Sunday, March 3, 2013

Grillo's Zombies

"You are a Dead Man talking!" - said Beppe Grillo to Pierluigi Bersani who had asked for M5S support for a legislative platform that included some of Grillo's pet initiatives. Admittedly Bersani is a lugubrious, funereal figure, totally un-charismatic, indeed "de-tumescing", to use a term coined by a former Cambridge colleague to damn Tony Giddens, then a candidate to College high office . After all, Bersani now demands respect, after calling Grillo "a Web fascist", which is worse and unwarranted. The 5 Star Movement is marked for its non-fascist, non racialist, non right-on rightist stance. And Bersani has been utterly inconsistent: he criticised Mario Monti, but aided and abetted his disastrous recessionary policies for fourteen months. A Bersani-led Democratic Party was only stopped from forming a new government with him by Monti's electoral debacle.

The problem is that Beppe Grillo is treating his brand new, clean and youthful 54 Senators and 109 "Onorevoli deputati" (or rather "citizens", as he wants them to be called, rejecting traditional titles), precisely like Zombies. "We will not give a vote of confidence to any government, let alone a PD-PDL government: we will vote on a law by law basis, according to our programme". Which is plainly silly: the M5S 163 parlamentarians will not get an opportunity to vote law by law unless there is a government in power that commands a confidence vote in both houses. The 163 citizen are turned by Grillo into Dead Men Who Do NOT talk.
 
Frozen, hibernated, silenced, ready to be resurrected only to leave their respective Houses when Parliament is soon going to be dissolved. A rather inglorious end to such an extraordinary, auspicious, revolutionary success. And when new elections are called, the protest voters that concentrated on Beppe Grillo on 24-25 February, now frustrated by the complete waste of their votes, will turn back to traditional parties, most probably PDL that will also drain some of Monti's support - unless the magistrates send Berlusconi to jail.  
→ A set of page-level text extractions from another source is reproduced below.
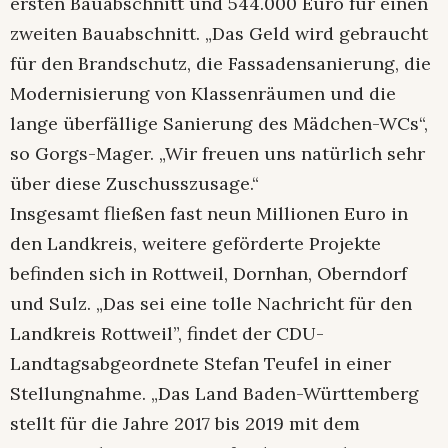
ersten Bauabschnitt und 544.000 Euro für einen
zweiten Bauabschnitt. „Das Geld wird gebraucht
für den Brandschutz, die Fassadensanierung, die
Modernisierung von Klassenräumen und die
lange überfällige Sanierung des Mädchen-WCs“,
so Gorgs-Mager. „Wir freuen uns natürlich sehr
über diese Zuschusszusage.“
Insgesamt fließen fast neun Millionen Euro in
den Landkreis, weitere geförderte Projekte
befinden sich in Rottweil, Dornhan, Oberndorf
und Sulz. „Das sei eine tolle Nachricht für den
Landkreis Rottweil”, findet der CDU-
Landtagsabgeordnete Stefan Teufel in einer
Stellungnahme. „Das Land Baden-Württemberg
stellt für die Jahre 2017 bis 2019 mit dem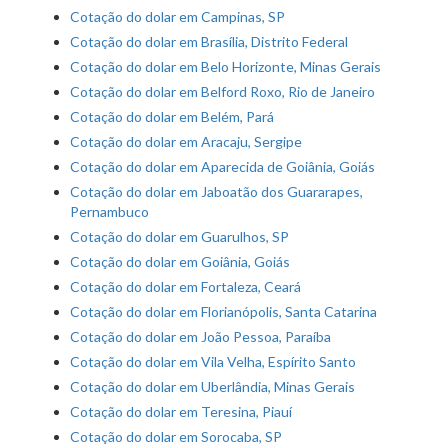
Cotação do dolar em Campinas, SP
Cotação do dolar em Brasília, Distrito Federal
Cotação do dolar em Belo Horizonte, Minas Gerais
Cotação do dolar em Belford Roxo, Rio de Janeiro
Cotação do dolar em Belém, Pará
Cotação do dolar em Aracaju, Sergipe
Cotação do dolar em Aparecida de Goiânia, Goiás
Cotação do dolar em Jaboatão dos Guararapes,
Pernambuco
Cotação do dolar em Guarulhos, SP
Cotação do dolar em Goiânia, Goiás
Cotação do dolar em Fortaleza, Ceará
Cotação do dolar em Florianópolis, Santa Catarina
Cotação do dolar em João Pessoa, Paraíba
Cotação do dolar em Vila Velha, Espírito Santo
Cotação do dolar em Uberlândia, Minas Gerais
Cotação do dolar em Teresina, Piauí
Cotação do dolar em Sorocaba, SP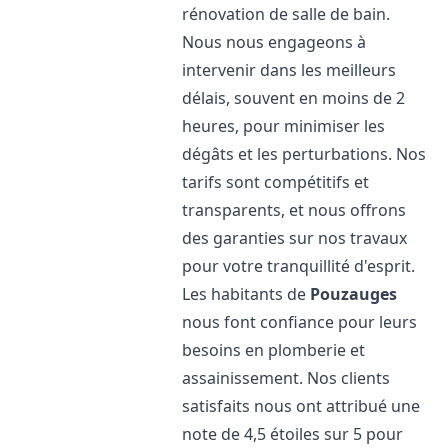
rénovation de salle de bain.
Nous nous engageons à
intervenir dans les meilleurs
délais, souvent en moins de 2
heures, pour minimiser les
dégâts et les perturbations. Nos
tarifs sont compétitifs et
transparents, et nous offrons
des garanties sur nos travaux
pour votre tranquillité d'esprit.
Les habitants de
Pouzauges
nous font confiance pour leurs
besoins en plomberie et
assainissement. Nos clients
satisfaits nous ont attribué une
note de 4,5 étoiles sur 5 pour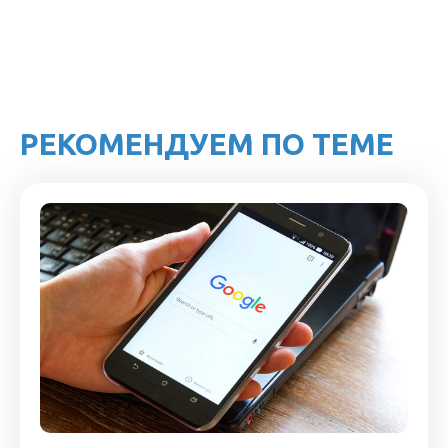
РЕКОМЕНДУЕМ ПО ТЕМЕ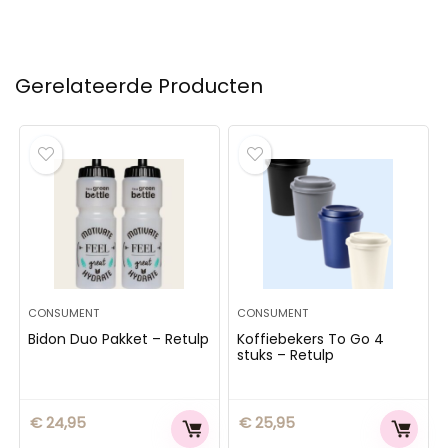
Gerelateerde Producten
CONSUMENT
CONSUMENT
Bidon Duo Pakket – Retulp
Koffiebekers To Go 4
stuks – Retulp
€
24,95
€
25,95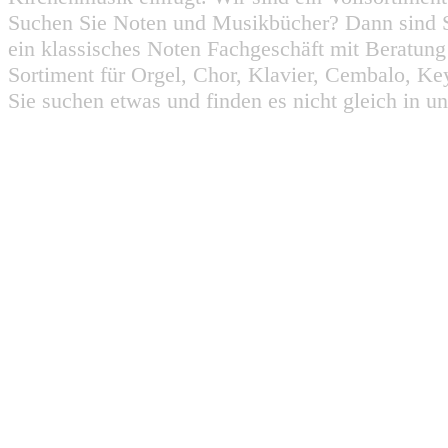
Suchen Sie Noten und Musikbücher? Dann sind Sie
ein klassisches Noten Fachgeschäft mit Beratun
Sortiment für Orgel, Chor, Klavier, Cembalo, Key
Sie suchen etwas und finden es nicht gleich in u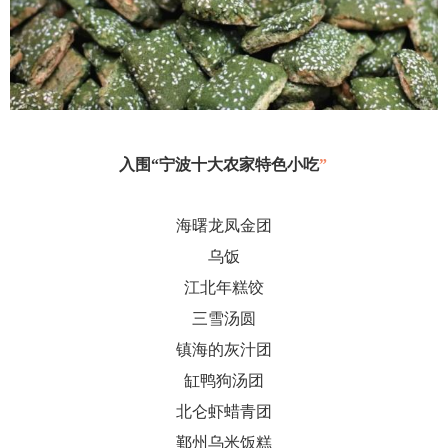
入围
“宁波十大农家特色小吃
”
海曙龙凤金团
乌饭
江北年糕饺
三雪汤圆
镇海的灰汁团
缸鸭狗汤团
北仑虾蜡青团
鄞州乌米饭糕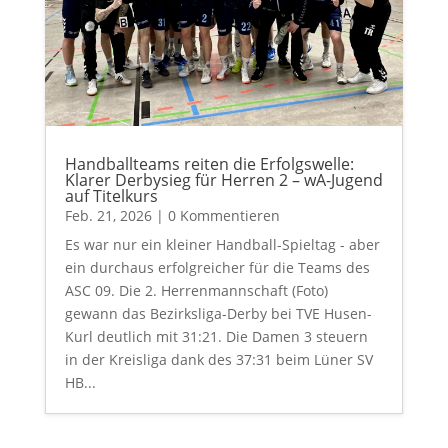
Handballteams reiten die Erfolgswelle:
Klarer Derbysieg für Herren 2 – wA-Jugend
auf Titelkurs
Feb. 21, 2026
| 0 Kommentieren
Es war nur ein kleiner Handball-Spieltag - aber
ein durchaus erfolgreicher für die Teams des
ASC 09. Die 2. Herrenmannschaft (Foto)
gewann das Bezirksliga-Derby bei TVE Husen-
Kurl deutlich mit 31:21. Die Damen 3 steuern
in der Kreisliga dank des 37:31 beim Lüner SV
HB...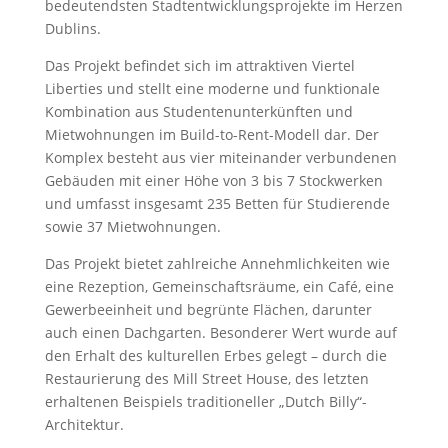
bedeutendsten Stadtentwicklungsprojekte im Herzen
Dublins.
Das Projekt befindet sich im attraktiven Viertel
Liberties und stellt eine moderne und funktionale
Kombination aus Studentenunterkünften und
Mietwohnungen im Build-to-Rent-Modell dar. Der
Komplex besteht aus vier miteinander verbundenen
Gebäuden mit einer Höhe von 3 bis 7 Stockwerken
und umfasst insgesamt 235 Betten für Studierende
sowie 37 Mietwohnungen.
Das Projekt bietet zahlreiche Annehmlichkeiten wie
eine Rezeption, Gemeinschaftsräume, ein Café, eine
Gewerbeeinheit und begrünte Flächen, darunter
auch einen Dachgarten. Besonderer Wert wurde auf
den Erhalt des kulturellen Erbes gelegt – durch die
Restaurierung des Mill Street House, des letzten
erhaltenen Beispiels traditioneller „Dutch Billy“-
Architektur.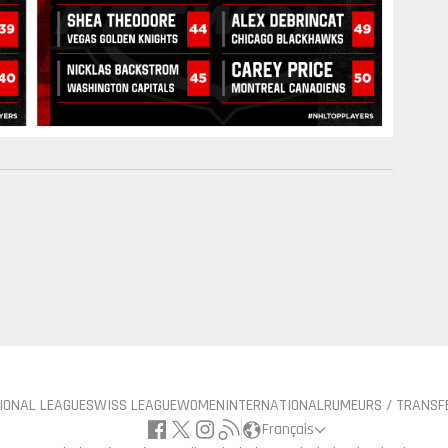
IONAL LEAGUE
SWISS LEAGUE
WOMEN
INTERNATIONAL
RUMEURS / TRANSF
Français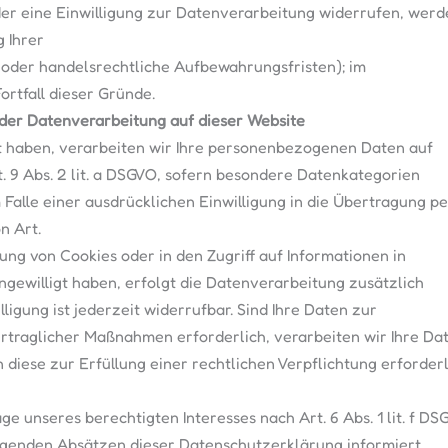
r eine Einwilligung zur Datenverarbeitung widerrufen, werde
 Ihrer
oder handelsrechtliche Aufbewahrungsfristen); im
ortfall dieser Gründe.
der Datenverarbeitung auf dieser
Website
gt haben, verarbeiten wir Ihre personenbezogenen Daten auf
rt. 9 Abs. 2 lit. a DSGVO, sofern besondere Datenkategorien
 Falle einer ausdrücklichen Einwilligung in die Übertragung p
n Art.
erung von Cookies oder in den Zugriff auf Informationen in
ingewilligt haben, erfolgt die Datenverarbeitung zusätzlich
ligung ist jederzeit widerrufbar. Sind Ihre Daten zur
traglicher Maßnahmen erforderlich, verarbeiten wir Ihre Daten
diese zur Erfüllung einer rechtlichen Verpflichtung erforderlic
 unseres berechtigten Interesses nach Art. 6 Abs. 1 lit. f DSG
lgenden Absätzen dieser Datenschutzerklärung informiert.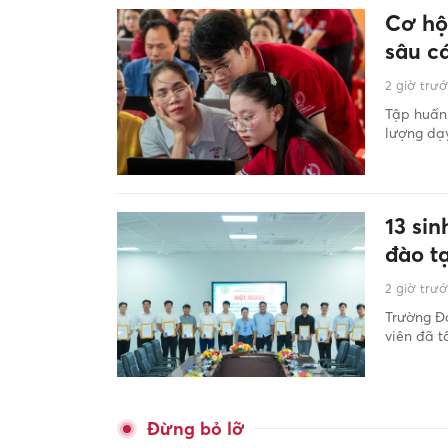
Cơ hộ
sâu c
2 giờ trư
Tập huấn 
lượng dạy
13 si
đào t
2 giờ trư
Trường Đ
viên đã t
Đừng bỏ lỡ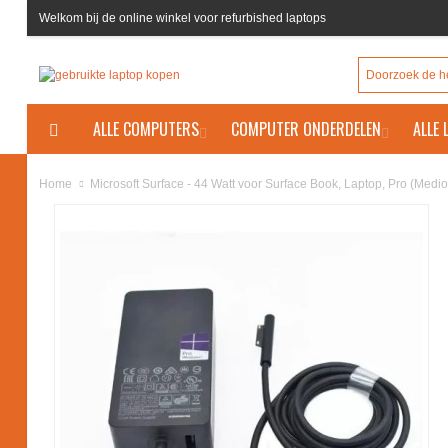
Welkom bij de online winkel voor refurbished laptops
ALLE COMPUTERS
COMPUTER ONDERDELEN
ALLE
Microsoft Surface - 44 Watt voor Surface Book, Laptop, Pro (Medio
Home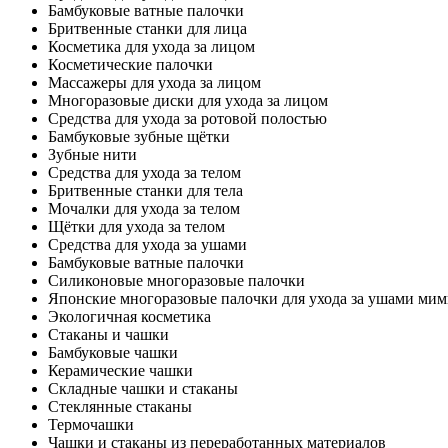
Бамбуковые ватные палочки
Бритвенные станки для лица
Косметика для ухода за лицом
Косметические палочки
Массажеры для ухода за лицом
Многоразовые диски для ухода за лицом
Средства для ухода за ротовой полостью
Бамбуковые зубные щётки
Зубные нити
Средства для ухода за телом
Бритвенные станки для тела
Мочалки для ухода за телом
Щётки для ухода за телом
Средства для ухода за ушами
Бамбуковые ватные палочки
Силиконовые многоразовые палочки
Японские многоразовые палочки для ухода за ушами ми
Экологичная косметика
Стаканы и чашки
Бамбуковые чашки
Керамические чашки
Складные чашки и стаканы
Стеклянные стаканы
Термочашки
Чашки и стаканы из переработанных материалов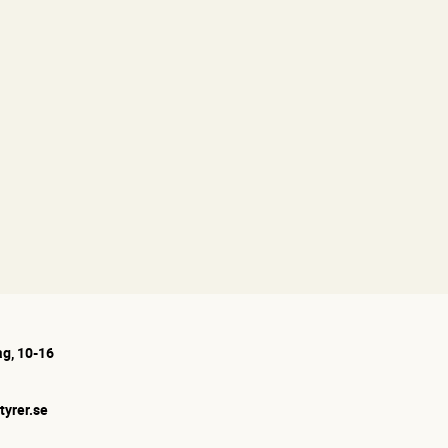
g, 10-16
tyrer.se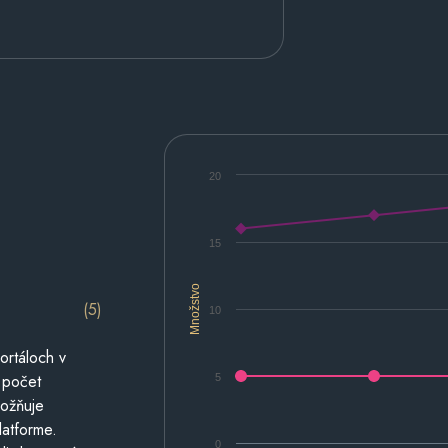
20
15
Množstvo
(5)
10
ortáloch v
 počet
5
možňuje
latforme.
0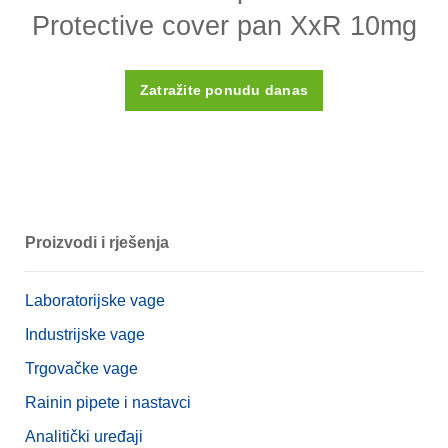
Protective cover pan XxR 10mg
Zatražite ponudu danas
Proizvodi i rješenja
Laboratorijske vage
Industrijske vage
Trgovačke vage
Rainin pipete i nastavci
Analitički uređaji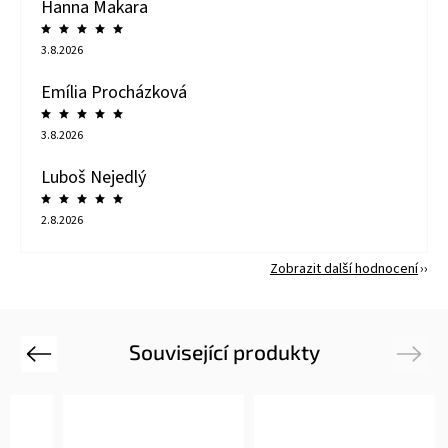
Hanna Makara
3.8.2026
Emília Procházková
3.8.2026
Luboš Nejedlý
2.8.2026
Zobrazit další hodnocení
Související produkty
Previous
Next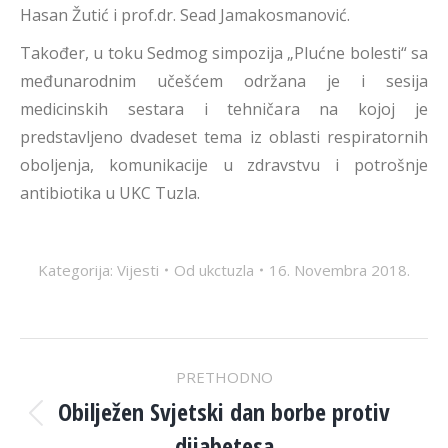
Hasan Žutić i prof.dr. Sead Jamakosmanović.
Također, u toku Sedmog simpozija „Plućne bolesti“ sa
međunarodnim učešćem održana je i sesija
medicinskih sestara i tehničara na kojoj je
predstavljeno dvadeset tema iz oblasti respiratornih
oboljenja, komunikacije u zdravstvu i potrošnje
antibiotika u UKC Tuzla.
Kategorija:
Vijesti
Od
ukctuzla
16. Novembra 2018.
POST
PRETHODNO
NAVIGATION
Obilježen Svjetski dan borbe protiv
Previous
dijabetesa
Grillo's suggestion, of forming a government on his own, with the confidence vote support of PD and PDL, is as much of a non-starter as Bersani's offer to Grillo of a PD government with M5S support on specific policies plucked from their programme. What is needed is effective power sharing, with a precise division of Ministries, not the unaccountable, unspecified support for policies presumed to be jointly desired (how many? to what extent? accompanied by what else?). Grillo seems to favour a PD-PDL "Governissimo" which would not last long and cause the PD to lose half of their electorate (as happened to the Left in Greece and in Spain). D'Alema would pay this high price, for it is the only government which would give him office. Napolitano and Veltroni would, out of concern for Italy's stability and place in Europe, but Bersani and his cronies are unlikely to bite. 

Nevertheless, there are three tenuous prospects for a way out of this unprecedented constitutional crisis.

First, last Friday Dario Fo - Grillo's stated candidate as Napolitano's successor, though unavailable - said that there is a possibility of a deal with the PD under the leadership of someone other than Bersani (Matteo Renzi? Fabrizio Barca? Dario Fo did not say). Earlier on the same day Massimo D'Alema had already said, on television, that if Grillo sets this condition it should be immediately accepted.
 
Second, the 163 parlamentarians treated like Zombies by Grillo are nothing of the kind. Leading personalities are emerging within their group, and they are a diverse and articulate lot. They do not have to revolt, they can simply ignore the attempts to make them do as they are told. Give them a taste of Roman parliamentary life, and they will prefer to stay on rather than to return to the provinces.

Finally, it might actually dawn on Beppe Grillo that rejecting the opportunity to change, at last, some of the fundamental ills of Italian political life might actually jeopardise his current command of the protest vote. He simply will not get a second chance.